To have much of an impact on prices the supply would probably "ruin" the quality of life in some areas. It would in single-family neighborhoods if they were rezoned. And there is no guarantee the demand would not catch up unless we limit office buildings. I agree the claim that new housing causes displacement is absurd. And I am in favor of gentrification considering the alternative.
The anti-housing crowd first tried the "supply-and-demand-don't-apply-to-the-SF-housing-market" argument and that was proven to be a lie.
Then they launched into the "new-housing-causes-displacement" assertion and that was shown to be absurd.
Now they're hollering about "gentrification" — pretty much anything to thwart the creation of new housing if it doesn't comport with their vision of a "100%-tax-payer-subsidized-housing" utopia — which will never materialize.
Guys like Eberling — continuing to peddle their outdated ideology — are the true "displacers".
What is the human aspect? What would Rahaim find if he walked in existing communities being transformed and what does transformed mean? Which communities are being transformed how?
To answer by own question I looked up some data. 51% of SF Workers live within 10 miles of work; that's most. In the Bay Area, cities with the lowest home values include Pittsburg, Antioch, and Vallejo. Workers there that live within 10 miles are 48%, 45%, and 35% respectively. Concord also has affordable housing and a good worker to housing ratio. 35% of Concord workers live within 10 miles.
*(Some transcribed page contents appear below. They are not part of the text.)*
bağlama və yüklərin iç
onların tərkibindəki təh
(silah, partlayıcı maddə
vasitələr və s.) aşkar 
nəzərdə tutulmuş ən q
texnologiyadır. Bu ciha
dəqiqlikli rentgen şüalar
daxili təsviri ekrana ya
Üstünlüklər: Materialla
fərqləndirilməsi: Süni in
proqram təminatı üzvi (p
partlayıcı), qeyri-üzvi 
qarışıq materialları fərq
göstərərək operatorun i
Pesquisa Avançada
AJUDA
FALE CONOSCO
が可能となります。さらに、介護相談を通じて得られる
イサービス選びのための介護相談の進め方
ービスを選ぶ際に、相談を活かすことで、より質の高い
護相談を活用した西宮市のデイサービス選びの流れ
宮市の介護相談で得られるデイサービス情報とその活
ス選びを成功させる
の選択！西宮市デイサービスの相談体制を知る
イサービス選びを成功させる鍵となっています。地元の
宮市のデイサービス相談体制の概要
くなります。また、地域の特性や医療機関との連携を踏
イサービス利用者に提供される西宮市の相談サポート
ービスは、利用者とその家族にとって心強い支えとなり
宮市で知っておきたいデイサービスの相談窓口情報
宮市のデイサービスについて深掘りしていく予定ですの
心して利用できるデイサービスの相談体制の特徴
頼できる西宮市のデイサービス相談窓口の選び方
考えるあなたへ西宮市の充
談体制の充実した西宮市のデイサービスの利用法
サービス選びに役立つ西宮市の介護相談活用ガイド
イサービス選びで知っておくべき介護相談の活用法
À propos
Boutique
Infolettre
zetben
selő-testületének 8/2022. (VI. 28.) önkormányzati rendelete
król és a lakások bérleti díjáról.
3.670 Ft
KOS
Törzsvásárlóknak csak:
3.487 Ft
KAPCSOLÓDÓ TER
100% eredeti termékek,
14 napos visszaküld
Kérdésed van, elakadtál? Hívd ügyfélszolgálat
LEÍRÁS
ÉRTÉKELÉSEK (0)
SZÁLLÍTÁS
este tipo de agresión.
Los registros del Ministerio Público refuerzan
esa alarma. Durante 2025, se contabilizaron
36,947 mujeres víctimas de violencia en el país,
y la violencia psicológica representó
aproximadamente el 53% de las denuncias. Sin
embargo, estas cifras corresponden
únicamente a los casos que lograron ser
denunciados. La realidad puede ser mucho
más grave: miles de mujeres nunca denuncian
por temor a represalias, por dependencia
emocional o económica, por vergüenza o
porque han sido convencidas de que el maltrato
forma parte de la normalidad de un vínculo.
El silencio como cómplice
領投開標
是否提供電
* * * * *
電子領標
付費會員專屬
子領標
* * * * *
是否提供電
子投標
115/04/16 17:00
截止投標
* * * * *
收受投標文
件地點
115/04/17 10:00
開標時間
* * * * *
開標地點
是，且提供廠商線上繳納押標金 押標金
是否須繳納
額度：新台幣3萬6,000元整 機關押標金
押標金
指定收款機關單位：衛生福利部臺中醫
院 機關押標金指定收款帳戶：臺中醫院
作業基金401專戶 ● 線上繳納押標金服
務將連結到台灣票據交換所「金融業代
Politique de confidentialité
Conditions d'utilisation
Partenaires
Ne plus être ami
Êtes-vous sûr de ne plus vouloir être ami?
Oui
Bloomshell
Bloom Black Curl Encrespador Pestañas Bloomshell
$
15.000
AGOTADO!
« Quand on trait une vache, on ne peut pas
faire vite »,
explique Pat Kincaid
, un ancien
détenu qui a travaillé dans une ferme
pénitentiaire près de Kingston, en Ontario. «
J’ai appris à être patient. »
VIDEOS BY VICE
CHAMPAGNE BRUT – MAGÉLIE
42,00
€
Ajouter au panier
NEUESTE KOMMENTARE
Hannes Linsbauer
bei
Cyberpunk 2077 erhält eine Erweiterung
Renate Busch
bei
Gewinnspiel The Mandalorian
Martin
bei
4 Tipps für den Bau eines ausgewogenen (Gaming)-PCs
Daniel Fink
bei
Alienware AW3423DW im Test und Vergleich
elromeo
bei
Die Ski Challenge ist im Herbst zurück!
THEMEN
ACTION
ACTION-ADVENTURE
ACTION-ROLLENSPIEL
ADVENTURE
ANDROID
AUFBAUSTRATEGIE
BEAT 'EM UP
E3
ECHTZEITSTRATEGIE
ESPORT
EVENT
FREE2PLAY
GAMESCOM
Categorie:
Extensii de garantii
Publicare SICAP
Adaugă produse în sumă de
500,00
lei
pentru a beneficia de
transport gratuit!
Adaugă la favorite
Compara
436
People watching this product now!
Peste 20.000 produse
But those percents don't mean they can't afford to live near work. They may not be able to find suitable housing near work. If you desire a home on 3 acres, you can't find that anyplace in SF no matter what you can afford. But it may be true that if you want 3 bedrooms and a yard, affordability is an issue.
That is a good point. SF Progressives don't help themselves with the constant excessive hyperbole. I doubt that the Muslims of Rohingya would agree that there is ethnic cleansing going on in San Francisco right now.
"Eviction = Death" is another one. Yes, these are local problems that we need to continually address but the SF Progressives need better talking points.
Comments that include anti-gentrification plan and ethnic cleansing probably get him labeled as a crackpot and the commission tuned him out.
Elberling hits the nail in the head. the human aspect is what city planners have forgotten. Rahaim needs to walk the existing communities being transformed and learn a lesson with other planners on the human scaled impacts and how to create better affordable rental and lower cost housing solutions for the growth projected…. There are solutions but they need to spend more effort looking and listening to the communities most impacted by current pipeline projects, maybe renegotiating ones that seem dead or stuck like treasure island and Parkmerced….
Are the trust-fund baby "artists"'s aristocratic privileges from the tech workers? Do the tech workers not fit the millionaire homeowner's racial aesthetics?
I suppose sinophobia has a long history with things like the China exclusion act. 'Gentrification' is just a dog whistle for its modern incarnation.
Interesting that developers are not building approved projects. Why is that?
Bringing high paid jobs to the Bay Area is the cause of high housing prices and gentrification. High paid workers can pay more.
What data shows that most of the SF workforce can’t afford to live near where they work? Which cities in the Bay Area have a workforce than can afford to live near where they work? Name them. Since 80% of the jobs are in cities other than SF there must be one or two.
Ending single-family zoning will mean that even more of the SF workforce will not be able to afford to live near where they work.